The Simpsons episode
Episode no. 61
Prod. code 8F181
Orig. airdate October 1, 19922
Showrunner(s) Al Jean & Mike Reiss
Written by Jeff Martin
Directed by Rich Moore
Chalkboard gag "My name is not Dr. Death."1
Couch gag The couch turns into a tentacled brown monster.3
Guest star(s) Jon Lovitz as Llewellyn Sinclair and Ms. Sinclair
Phil Hartman as Lionel Hutz and Troy McClure
DVD
commentary
Matt Groening
Al Jean
Mike Reiss
Jeff Martin
Hank Azaria
Jon Lovitz

"A Streetcar Named Marge" is the second episode of The Simpsons' fourth season. It first aired on the Fox network in the United States on October 1, 1992. In the episode, Marge wins the role of Blanche DuBois in a musical version of Tennessee Williams' A Streetcar Named Desire. Homer offers little support for his wife's acting pursuits, and Marge begins to see parallels between him and Stanley Kowalski, the play's boorish lead male character. The episode contains a subplot in which Maggie Simpson attempts to retrieve her pacifier from a strict daycare attendant.
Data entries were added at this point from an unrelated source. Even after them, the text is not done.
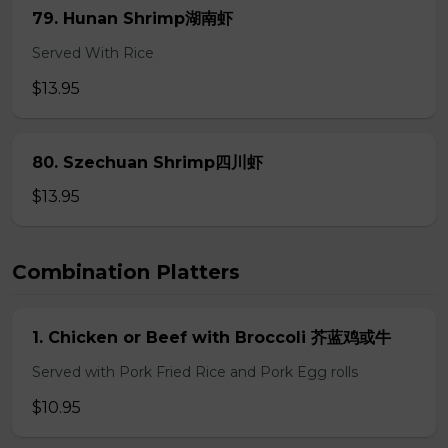
79. Hunan Shrimp湖南虾
Served With Rice
$13.95
80. Szechuan Shrimp四川虾
$13.95
Combination Platters
1. Chicken or Beef with Broccoli 芥蓝鸡或牛
Served with Pork Fried Rice and Pork Egg rolls
$10.95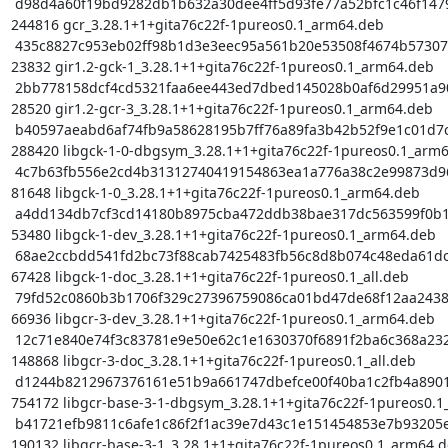
 d98d4a60f19bd9282db1b632a30dee4ff5d93fe77a52bfc1c46f147925301089 
244816 gcr_3.28.1+1+gita76c22f-1pureos0.1_arm64.deb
Jeff Martin wrote the episode, and Rich Moore served as director. Jon Lovitz made his fourth guest appearance on The Simpsons, this time as musical director Llewellyn Sinclair, as well as Llewellyn's sister, who runs the daycare. The episode generated controversy for its original song about New Orleans, which contains several unflattering lyrics about the city. One New Orleans newspaper published the lyrics before the episode aired, prompting numerous complaints to the local Fox affiliate. In response, the president of Fox Broadcasting issued an apology to anyone who was offended. Despite the controversial song, the episode was well received by many fans, and show creator Matt Groening has named it one of his favorite episodes.

Plot

While Homer, Bart and Lisa are watching television, Marge excitely announces that she is going to audition for a local musical production of A Streetcar Named Desire. She wants to meet new people, since she usually spends all day caring for Maggie. The rest of the family reacts with indifference and continues to watch television.

The musical is called "Oh, Streetcar!" and is directed by the acerbic Llewellyn Sinclair. After Ned Flanders is cast as Stanley Kowalski, Marge and several other women audition for Blanche DuBois. Llewellyn immediately rejects Marge and the others, explaining that Blanche is supposed to be a "delicate flower being trampled by an uncouth lout". However, as a dejected Marge calls home and takes Homer's dinner order, Llewellyn realizes that she is perfect for the role.

The next day, Maggie causes distractions when Marge brings her to rehearsal, so Llewellyn instructs Marge to enroll the baby at his sister's daycare center, the Ayn Rand School for Tots. Ms. Sinclair runs a strict daycare, and she immediately confiscates Maggie's pacifier. Maggie and the other babies later engage in a Great Escape-style attempt to retrieve their pacifiers, but Ms. Sinclair thwarts their efforts and sends Maggie to a playpen.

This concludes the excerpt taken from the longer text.